So you live in Pawnee I live in Kingfisher do you have any other Oklahoma bottles and do you collect them and are youa regular digger or did you just dig this by accident if your not familiar with oklahoma bottle collecting there are alot of diggers and collectors across the state most I know collect the older 1890s to 1910's bottlesbut there are quite a few who collect the later ones and there are thousands of different bottles from oklahoma and many different dumps, pre 1920s bottles from the state fetch from 10 dollars up to 2000 dollars most post 1920s bottles bring around 5 bucks but there are quite a few that bring in 20-100 and a couple that bring 200-1000.


----------



## Cdonohew (Apr 1, 2010)

I  don't live in Pawnee just happened to be digging in Pawnee County. Just dig for the fun of the find on old homestead that no one has lived on since the late 30's.

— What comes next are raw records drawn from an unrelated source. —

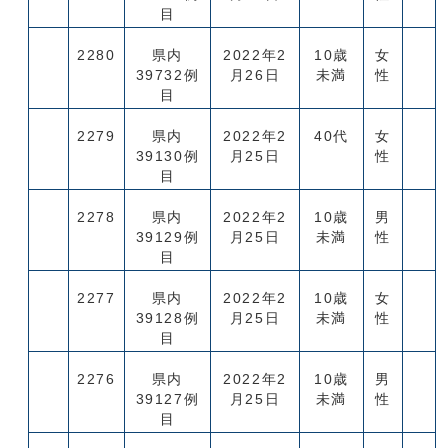
目
2280
県内
2022年2
10歳
女
39732例
月26日
未満
性
目
2279
県内
2022年2
40代
女
39130例
月25日
性
目
2278
県内
2022年2
10歳
男
39129例
月25日
未満
性
目
2277
県内
2022年2
10歳
女
39128例
月25日
未満
性
目
2276
県内
2022年2
10歳
男
39127例
月25日
未満
性
目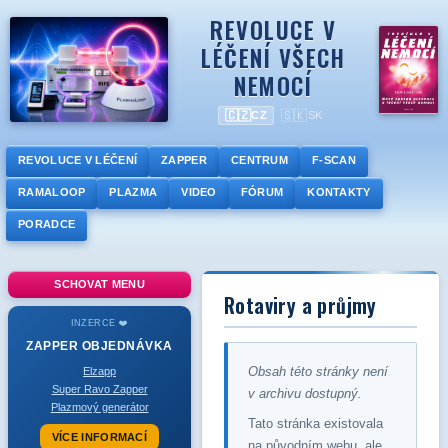
REVOLUCE V
LÉČENÍ VŠECH
NEMOCÍ
🇨🇿
🇸🇰
CZ
SK
REVOLUCE V LÉČENÍ
ZAPPER
CENTRUM
F-SCAN
RAMALOOP
PLAZMA
VIDEO
FÓRUM
KONTAKTY
PORADCE
SCHOVAT MENU
Rotaviry a průjmy
INZERCE ❤️
ZAPPER
OBJEDNÁVKA
Obsah této stránky není
Elzapp
Super Ravo Zapper
v archivu dostupný.
Plazmový generátor
Tato stránka existovala
VÍCE INFORMACÍ
na původním webu, ale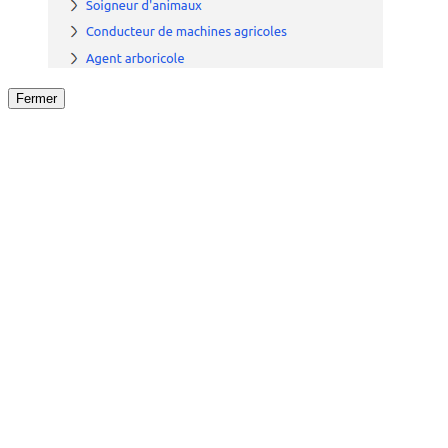
Fermer
Fermer
le détail de l'offre
/
Offre
sur
Offre précéden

I left a message with Roy Mize but have not heard back. Thanks for your interest.


----------



## morbious_fod (Apr 1, 2010)

> ORIGINAL:  celerycola
> 
> That Design Patent drawing is for the JULEP bottle.


 






 The Julep bottle the above patent is for.


----------



## madman (Apr 1, 2010)

hey guys nice bottles!


----------



## Habitat (Feb 5, 2015)

*Re:  RE: Coca Cola Cushing Oklahoma*

I also just recently came across an Oh Min Bottle from Coca Cola Bottling Cushing OK in a estate settlement.I've been following with interest the original post on the same thing.  Hoping someone comes up with some information.


----------



## SODAPOPBOB (Feb 12, 2015)

*Re:  RE: Coca Cola Cushing Oklahoma*

I had forgotten about this discussion but recently discovered that "*Oh Min*" was something that cartoon character Andy Gump used to say all of the time. I have traced it back to the early 1920s but not sure when Andy first uttered it. As near as I can determine it was Andy's way of saying "Oh Man." This particular example is from 1943 but with a little Googling you should be able to find hundreds of other examples.


----------



## SODAPOPBOB (Feb 12, 2015)

*Re:  RE: Coca Cola Cushing Oklahoma*

Correction ... *"Min" *was the name of Andy Gump's wife and he was always saying "Oh, Min."


----------



## SODAPOPBOB (Feb 12, 2015)

*Re:  RE: Coca Cola Cushing Oklahoma*

Here's a picture of Andy's wife Min on the cover of this 1924 book currently on eBay ... http://www.ebay.com/itm/1924-The-Gumps-Collected-Comic-Strip-Sidney-Smith-Cupples-Leon-Book-/291168556054?pt=LH_DefaultDomain_0&hash=item43caff9416


----------



## SODAPOPBOB (Feb 12, 2015)

*Re:  RE: Coca Cola Cushing Oklahoma*

Min was a shortened nickname for Andy's wife "*Minerva*"


----------